A few weeks later I received an invitation from Katsumi to a Sunday morning performance of this film in a small west-end cinema, where it was to be privately shown to the Japanese colony in Berlin. As I came into the cinema, I was given a printed slip containing a synopsis of the film. At the side of the screen was a lectern where Katsumi stood.

The film started. At the same time Katsumi began a running commentary to the preliminary titles in the normal explanatory tones of a narrator. The Samurai were strolling about on the screen. Silence. The actors conversed with each other. The voice began again, no longer in explanatory, everyday tones, but using the guttural utterance of the Japanese classical theatre to provide an exact accompaniment to the various actors’ conversation. Then a long caption, unaccompanied perhaps for half its length. Then some monotonous instrument like a guitar began to play, continued through the following scenes and stopped suddenly in the middle of a scene. The film continued. Silence. Then, the quiet explanatory voice of the speaker. A humorous remark elicited a titter from the audience — apparently some personal allusion of the speaker’s. Presently the voice became pathetic, continued so through scenes and captions, and then suddenly stopped dead. Silence. More music. Single plucked notes with long pauses in between. Another conversation in the deep gutteral style of the classical theatre, very carefully synchronised with the film and the various actors, who were made to speak sometimes high, sometimes low, clearly, confusedly, slowly or quickly, according to the context. Silence again. On the screen the chief of Shogun’s bodyguard vainly interrogated his daughter whom he had sent to spy on the hero in order to convict him of treason. She was in love with the hero and attempted to persuade her father that she had been unable to discover anything. The old man had now shot his last bolt. He sat there for some time, alone, motionless. Suddenly a gesture — and a man’s shriek. The girl rushed back into the room and flung herself on her father. He tried to free himself in order to reach his sword. His daughter tried to prevent him. The same terrible shriek recurred everytime the old man made some violent effort. At last his daughter broke down, gave him the required information and betrayed her lover. Light guitar music. It was all very thrilling. Finally came the fight, which was accompanied, partly by an exciting rhythmic figure that rose and fell, partly by the solemn declamation of some text that was probably well known to all the Japanese present.

A movie had suddenly been turned into a talkie by the extraordinary art of the speaker, the restrained but subtly differentiated use of different kinds of elocution, and the persistence of the transparent monodic, nearly always unisonal, music. This music had no resemblance to the illustrative music usually to be heard in the European cinema; it ran counter to the action on the screen in a kind of dialectical counterpoint. (For instance, doleful music usually accompanied gay scenes on the screen; quick and lively music, slow sad scenes.) The restraint with which this was carried out made for clearness, lucidity, excitement, variety.
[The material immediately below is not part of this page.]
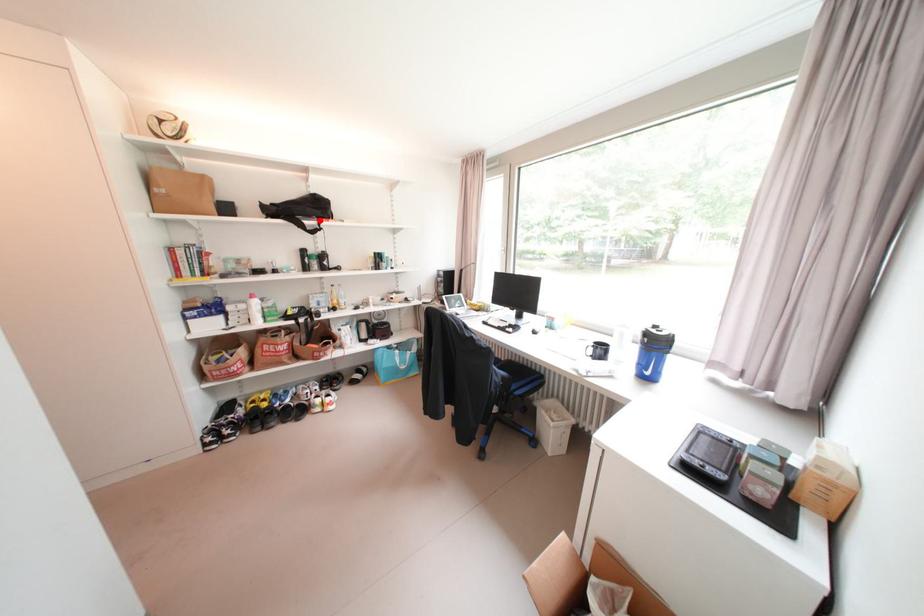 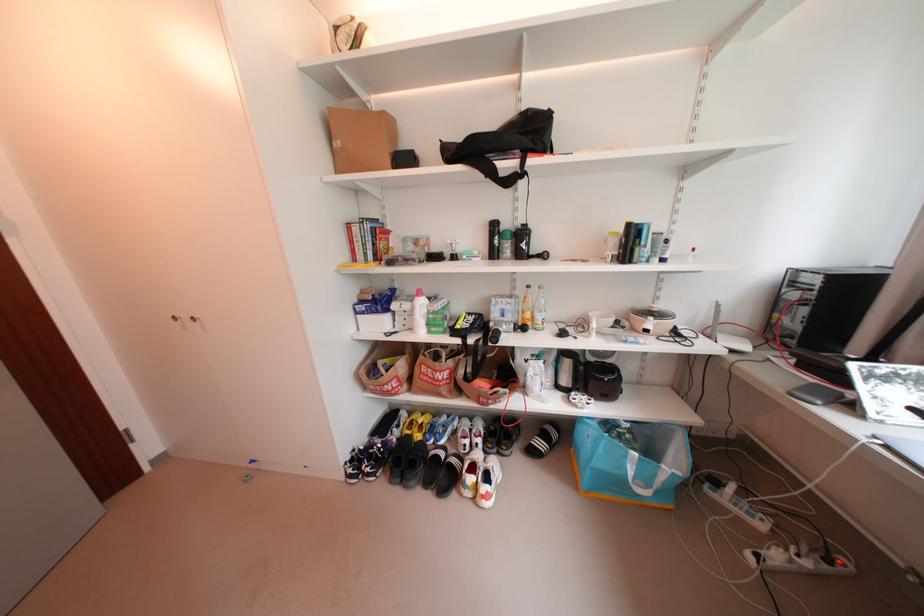 Locate, in the second image, the point that corresponds to the highlighted location in the first image.

(518, 158) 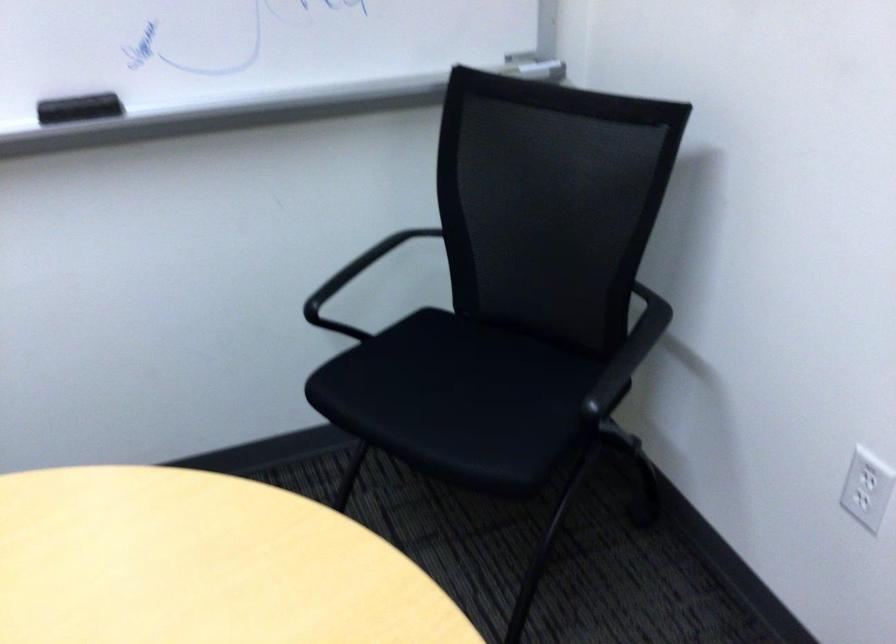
The subtleties of tone often lent scenes which had dragged in the projection room an extraordinary tension.

This is the way in which films are shown in Japanese cinemas. The idea of an announcer and a completely independent musical accompaniment is foreign to us, and so we can hardly hope to import Japanese films with any success, since, in spite of adaptation and revision, some passages would still remain too long and deliberate in tempo, and (apart from that) the film sequences are not such as are customary according to the unwritten convention between public and producer here in Europe.

Comments: Carl Koch (1892-1963) was a German film director, whose credits included Nippon, a compilation short of extracts from Japanese films, which at this time were scarcely known about in the West. Katsumi is presumably the Japanese actor-director Yôtarô Katsumi. The article is illustrated with stills from a Japanese film whose title is given as The Torch (made by the Shochiku company). My thanks to Dawid Glownia for bringing this passage to my attention.